The Asian Development Bank will invest $750 million in India for Smart Grid development. The project will enable bulk transfer of 3,000 MW of electricity from independent power producers of Chhatisgarh state to the areas of north India, including national capitol region Delhi, where the demand is high.  For this, 1300 km inter-regional transmission line will be established using 800 KV High Voltage Direct Current (HVDC) line, which is key driver for Smart Grid development. 

"Strengthening the inter-regional HVDC transmission network will promote open access to power supply, increase investment in both generation and distribution, help integrate the electricity market and encourage power trading and competitive electricity prices," said Kaoru Ogino, Senior Energy Specialist in ADB's South Asia Department. 
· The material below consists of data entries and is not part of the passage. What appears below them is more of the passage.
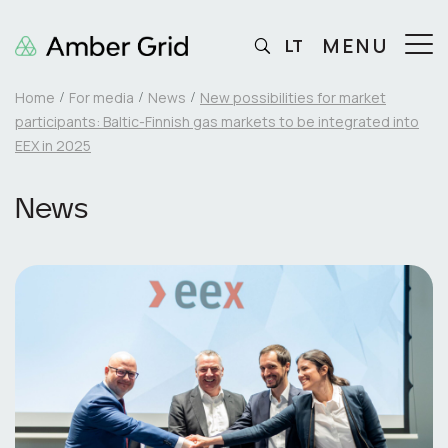
MENU
LT
Home
For media
News
New possibilities for market
participants: Baltic-Finnish gas markets to be integrated into
EEX in 2025
News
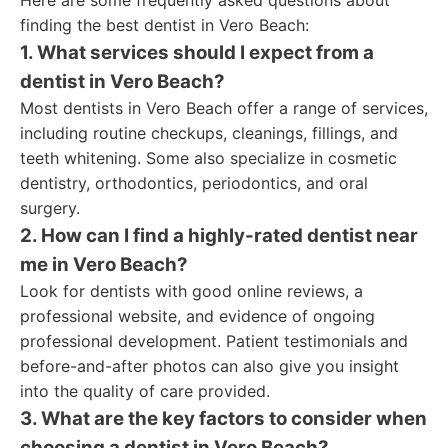
Here are some frequently asked questions about
finding the best dentist in Vero Beach:
1. What services should I expect from a
dentist in Vero Beach?
Most dentists in Vero Beach offer a range of services,
including routine checkups, cleanings, fillings, and
teeth whitening. Some also specialize in cosmetic
dentistry, orthodontics, periodontics, and oral
surgery.
2. How can I find a highly-rated dentist near
me in Vero Beach?
Look for dentists with good online reviews, a
professional website, and evidence of ongoing
professional development. Patient testimonials and
before-and-after photos can also give you insight
into the quality of care provided.
3. What are the key factors to consider when
choosing a dentist in Vero Beach?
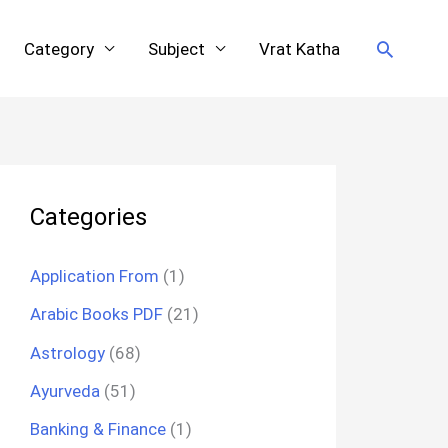
Search
Category
Subject
Vrat Katha
Categories
Application From
(1)
Arabic Books PDF
(21)
Astrology
(68)
Ayurveda
(51)
Banking & Finance
(1)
The ADB funds will be available to Government owned PowerGrid Corporation India Ltd (PGCIL), which is India's largest power transmission and distribution company. PowerGrid plans to invest $22 by 2017 to double its transmission network. The energy infrastructure is unable to match India's growing energy demands, according to 2010 data, in India there is 12% peak power shortage. Some state are able generate more power,however due to lack of inter-regional transmission link are unable to move electricity to power deficient regions. ADB is going to provide $500 million as sovereign-guaranteed  loans and $ 250 million as non-sovereign corporate loans. The total project cost is $2.25 billion and is expected to be completed by 2017. 

Monday, October 3, 2011

ZTE Corp plans to enter in Indian Smart Grid Market

Chinese telecom major ZTE corp recently announced they will be providing range of Smart Grid solutions to address the needs of  power sector in India. It is well know fact that India has acute shortage of power, there are more than 100,000 + villages yet to be electrified, furthermore, brown-out & black-outs are common and T & D losses are high. To address this issues, Government has taken series of measures, one among them is implementation of Smart Grid technologies. Which represent huge market opportunities for both Indian as well as foreign companies. The Smart grid solution market in India is set to reach $10 billion in next 5 years.
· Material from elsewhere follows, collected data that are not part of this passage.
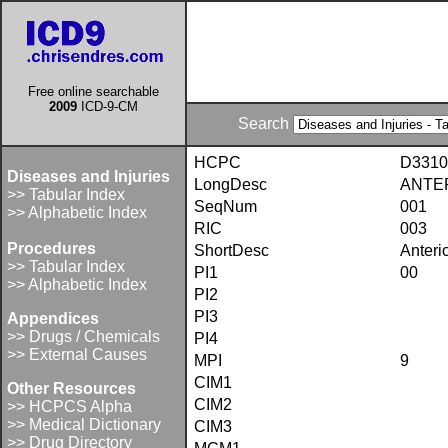
Free online searchable
2009
ICD-9-CM
Search
HCPC
D3310
Diseases and Injuries
LongDesc
ANTER
>> Tabular Index
SeqNum
001
>> Alphabetic Index
RIC
003
Procedures
ShortDesc
Anteri
>> Tabular Index
PI1
00
>> Alphabetic Index
PI2
PI3
Appendices
>> Drugs / Chemicals
PI4
>> External Causes
MPI
9
CIM1
Other Resources
CIM2
>> HCPCS Alpha
>> Medical Dictionary
CIM3
>> Drug Directory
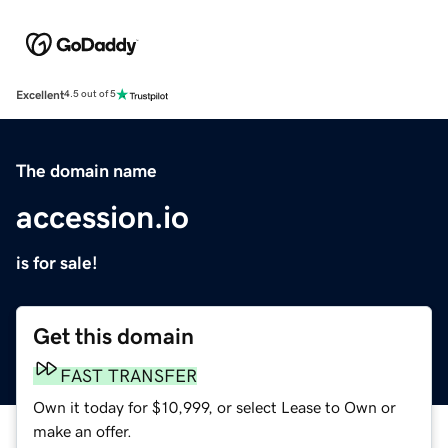
Excellent
4.5 out of 5
The domain name
accession.io
is for sale!
Get this domain
FAST TRANSFER
Own it today for $10,999, or select Lease to Own or
make an offer.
ZTE corp is in advance negotiation with Power Grid Corporation India (PGCIL) to offer its range of Smart Grid solutions. The second largest Chinese telecom equipment maker plans to offer end-to-end smart gird solutions like smart meters, transmission networks, cloud computing solutions, video conferencing, video surveillance, along with next generation contact center, which will enhance power efficiency. "The demand for power in India is far outstripping supply and a significant percentage of power generated is lost during transmission due to which power generation & distribution companies are focusing on adopting efficiency enhancement solutions," ZTE India CEO Cui Liangjun said. The company headquartered in Shenzhen, China, has entered in partnership with system integrators and infrastructure vendors like Dongfang Electronics and TCIL to jointly offer this solution to power distribution and power generation companies.